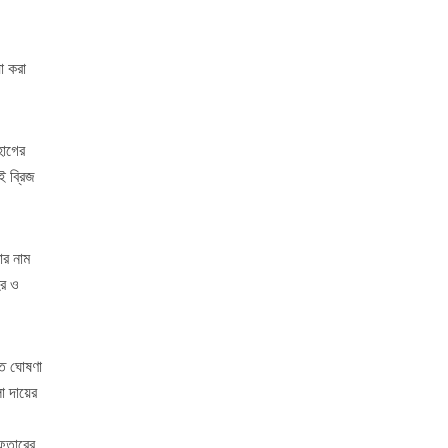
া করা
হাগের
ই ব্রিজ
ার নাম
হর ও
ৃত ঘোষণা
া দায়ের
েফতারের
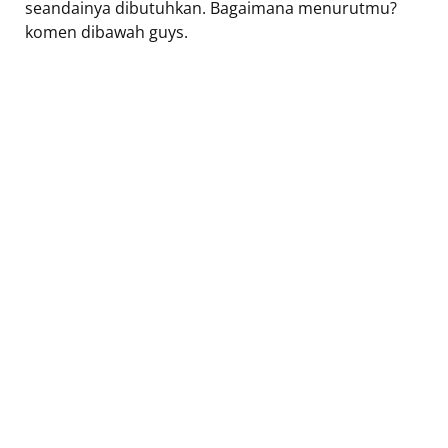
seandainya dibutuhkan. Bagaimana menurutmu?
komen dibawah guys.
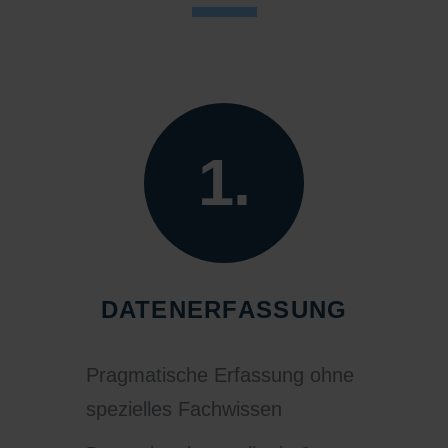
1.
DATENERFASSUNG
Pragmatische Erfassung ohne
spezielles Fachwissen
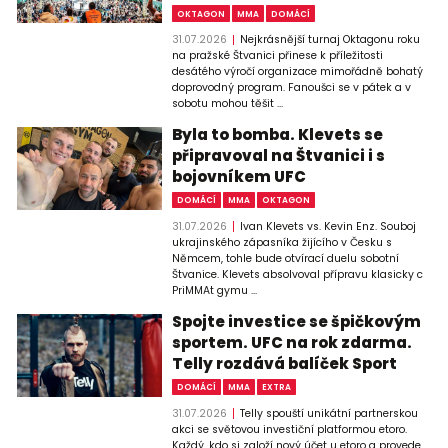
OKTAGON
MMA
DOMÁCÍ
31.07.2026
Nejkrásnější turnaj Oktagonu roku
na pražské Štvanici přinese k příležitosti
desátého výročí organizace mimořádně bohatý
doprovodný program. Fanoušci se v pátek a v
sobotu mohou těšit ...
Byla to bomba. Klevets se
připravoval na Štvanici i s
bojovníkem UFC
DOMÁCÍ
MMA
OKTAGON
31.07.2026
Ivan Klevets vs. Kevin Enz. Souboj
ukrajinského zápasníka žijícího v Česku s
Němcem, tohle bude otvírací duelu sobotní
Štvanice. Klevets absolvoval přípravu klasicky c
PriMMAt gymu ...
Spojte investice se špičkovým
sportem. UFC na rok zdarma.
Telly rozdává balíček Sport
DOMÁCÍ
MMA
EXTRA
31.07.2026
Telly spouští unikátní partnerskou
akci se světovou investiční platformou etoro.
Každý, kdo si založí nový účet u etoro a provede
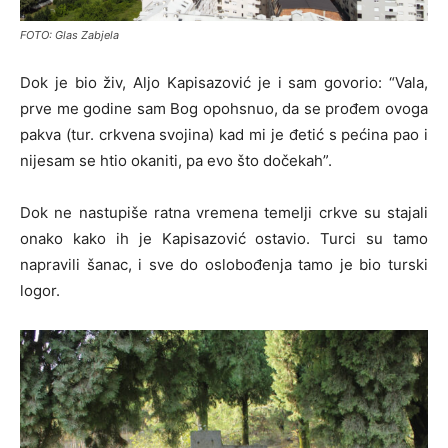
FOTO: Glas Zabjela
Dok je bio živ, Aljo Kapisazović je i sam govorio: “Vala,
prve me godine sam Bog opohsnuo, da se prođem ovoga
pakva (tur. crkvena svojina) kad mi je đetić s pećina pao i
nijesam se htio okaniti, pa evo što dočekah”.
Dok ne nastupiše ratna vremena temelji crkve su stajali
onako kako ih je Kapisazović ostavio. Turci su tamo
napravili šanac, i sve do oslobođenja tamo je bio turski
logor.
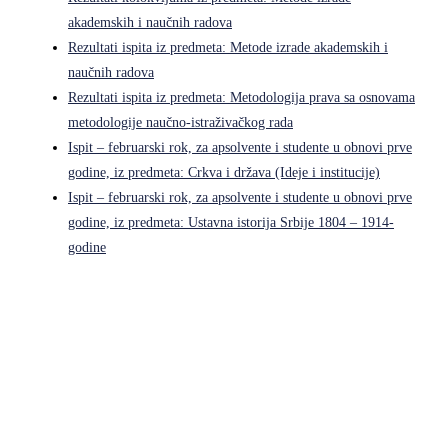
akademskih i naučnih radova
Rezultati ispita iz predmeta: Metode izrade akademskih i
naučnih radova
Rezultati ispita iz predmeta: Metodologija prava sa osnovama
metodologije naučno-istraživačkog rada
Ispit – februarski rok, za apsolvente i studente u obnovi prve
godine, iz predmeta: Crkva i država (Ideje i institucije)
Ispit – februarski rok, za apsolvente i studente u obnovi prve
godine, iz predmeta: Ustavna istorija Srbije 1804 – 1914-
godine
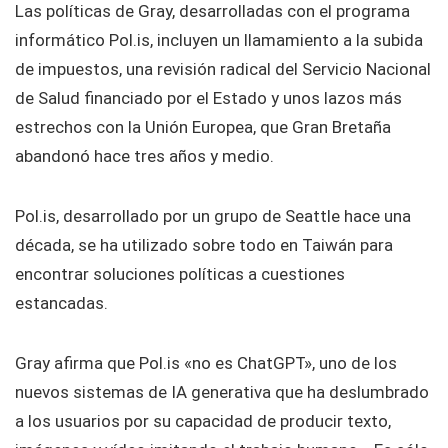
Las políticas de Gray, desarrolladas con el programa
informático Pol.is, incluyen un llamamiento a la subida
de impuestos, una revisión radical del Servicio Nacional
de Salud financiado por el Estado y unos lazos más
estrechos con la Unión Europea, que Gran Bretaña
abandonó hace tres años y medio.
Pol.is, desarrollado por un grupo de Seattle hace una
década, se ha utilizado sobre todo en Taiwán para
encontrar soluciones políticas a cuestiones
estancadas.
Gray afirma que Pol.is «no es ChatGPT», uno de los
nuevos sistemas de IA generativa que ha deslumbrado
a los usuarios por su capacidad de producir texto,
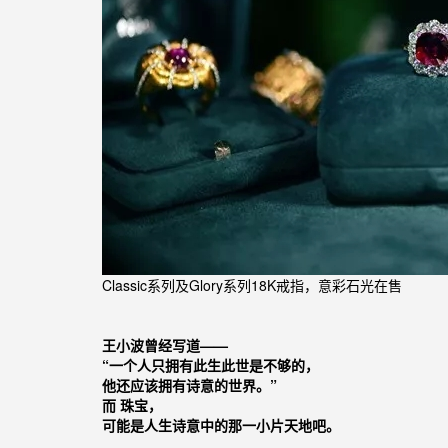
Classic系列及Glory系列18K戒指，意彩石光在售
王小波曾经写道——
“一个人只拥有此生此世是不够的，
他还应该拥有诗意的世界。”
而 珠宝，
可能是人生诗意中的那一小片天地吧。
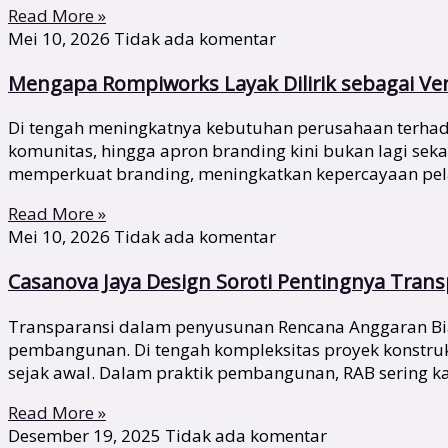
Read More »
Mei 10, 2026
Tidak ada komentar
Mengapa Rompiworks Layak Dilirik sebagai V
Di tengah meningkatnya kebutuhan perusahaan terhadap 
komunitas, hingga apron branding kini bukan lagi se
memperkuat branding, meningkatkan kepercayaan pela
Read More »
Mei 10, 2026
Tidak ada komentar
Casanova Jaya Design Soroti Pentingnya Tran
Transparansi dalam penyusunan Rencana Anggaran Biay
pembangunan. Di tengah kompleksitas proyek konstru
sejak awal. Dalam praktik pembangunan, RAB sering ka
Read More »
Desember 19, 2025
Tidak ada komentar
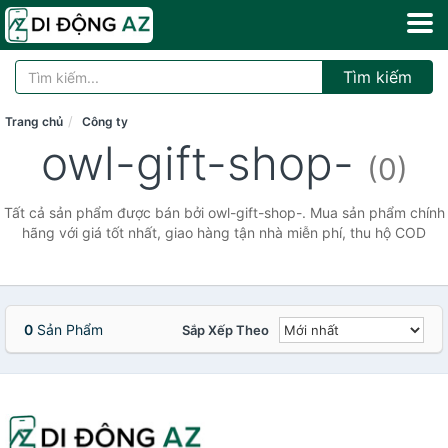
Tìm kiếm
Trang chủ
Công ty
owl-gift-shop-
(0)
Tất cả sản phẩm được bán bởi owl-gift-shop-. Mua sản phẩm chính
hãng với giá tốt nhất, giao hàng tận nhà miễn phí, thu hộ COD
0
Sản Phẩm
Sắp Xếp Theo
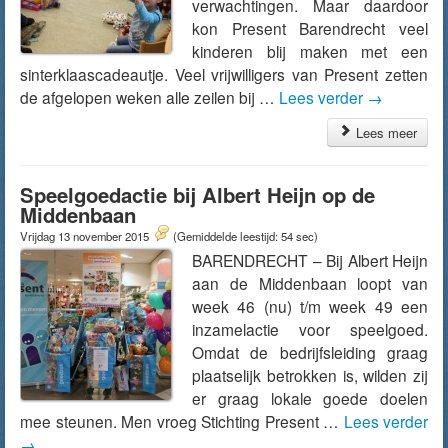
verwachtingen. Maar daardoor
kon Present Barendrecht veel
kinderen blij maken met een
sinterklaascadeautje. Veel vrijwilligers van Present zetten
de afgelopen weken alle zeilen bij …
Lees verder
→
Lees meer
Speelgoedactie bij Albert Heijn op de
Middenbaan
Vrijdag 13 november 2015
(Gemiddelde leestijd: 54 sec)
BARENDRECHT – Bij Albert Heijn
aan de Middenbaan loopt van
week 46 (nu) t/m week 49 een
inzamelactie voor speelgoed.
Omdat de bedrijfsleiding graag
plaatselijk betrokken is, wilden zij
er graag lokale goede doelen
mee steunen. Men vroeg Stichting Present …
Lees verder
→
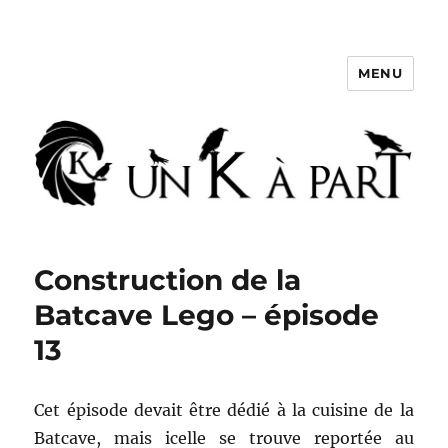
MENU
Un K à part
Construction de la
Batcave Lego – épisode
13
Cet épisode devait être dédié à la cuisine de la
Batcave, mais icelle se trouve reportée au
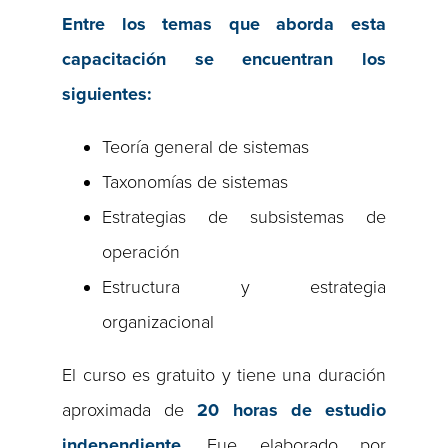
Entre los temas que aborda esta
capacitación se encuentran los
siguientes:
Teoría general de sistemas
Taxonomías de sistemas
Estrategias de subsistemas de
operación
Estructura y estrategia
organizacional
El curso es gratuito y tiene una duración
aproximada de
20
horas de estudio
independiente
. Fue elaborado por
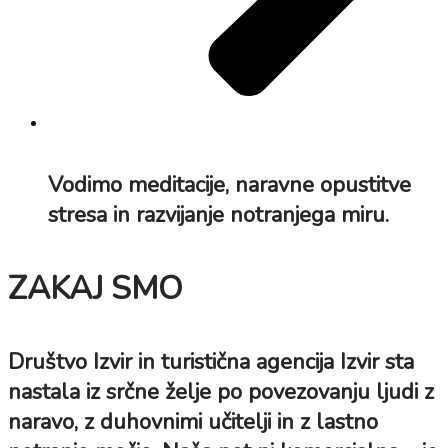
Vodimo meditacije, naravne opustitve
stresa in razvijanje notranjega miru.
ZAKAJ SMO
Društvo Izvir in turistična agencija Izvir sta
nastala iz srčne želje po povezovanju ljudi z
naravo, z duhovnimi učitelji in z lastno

Task directions: Reproduce exactly, and only, the lines from the opening line of the listing above through the line holding "de Salud financiado", minus the pictures.

Answer to the exercise:
া করা
হাগের
ই ব্রিজ
ার নাম
হর ও
ৃত ঘোষণা
া দায়ের
েফতারের
seandainya dibutuhkan. Bagaimana menurutmu?
komen dibawah guys.
1.
DATENERFASSUNG
Pragmatische Erfassung ohne
spezielles Fachwissen
OKTAGON
MMA
DOMÁCÍ
31.07.2026
Nejkrásnější turnaj Oktagonu roku
na pražské Štvanici přinese k příležitosti
desátého výročí organizace mimořádně bohatý
doprovodný program. Fanoušci se v pátek a v
sobotu mohou těšit ...
Byla to bomba. Klevets se
připravoval na Štvanici i s
bojovníkem UFC
DOMÁCÍ
MMA
OKTAGON
31.07.2026
Ivan Klevets vs. Kevin Enz. Souboj
ukrajinského zápasníka žijícího v Česku s
Němcem, tohle bude otvírací duelu sobotní
Štvanice. Klevets absolvoval přípravu klasicky c
PriMMAt gymu ...
Spojte investice se špičkovým
sportem. UFC na rok zdarma.
Telly rozdává balíček Sport
DOMÁCÍ
MMA
EXTRA
31.07.2026
Telly spouští unikátní partnerskou
akci se světovou investiční platformou etoro.
Každý, kdo si založí nový účet u etoro a provede
FOTO: Glas Zabjela
Dok je bio živ, Aljo Kapisazović je i sam govorio: “Vala,
prve me godine sam Bog opohsnuo, da se prođem ovoga
pakva (tur. crkvena svojina) kad mi je đetić s pećina pao i
nijesam se htio okaniti, pa evo što dočekah”.
Dok ne nastupiše ratna vremena temelji crkve su stajali
onako kako ih je Kapisazović ostavio. Turci su tamo
napravili šanac, i sve do oslobođenja tamo je bio turski
logor.
akademskih i naučnih radova
Rezultati ispita iz predmeta: Metode izrade akademskih i
naučnih radova
Rezultati ispita iz predmeta: Metodologija prava sa osnovama
metodologije naučno-istraživačkog rada
Ispit – februarski rok, za apsolvente i studente u obnovi prve
godine, iz predmeta: Crkva i država (Ideje i institucije)
Ispit – februarski rok, za apsolvente i studente u obnovi prve
godine, iz predmeta: Ustavna istorija Srbije 1804 – 1914-
godine
Las políticas de Gray, desarrolladas con el programa
informático Pol.is, incluyen un llamamiento a la subida
de impuestos, una revisión radical del Servicio Nacional
de Salud financiado por el Estado y unos lazos más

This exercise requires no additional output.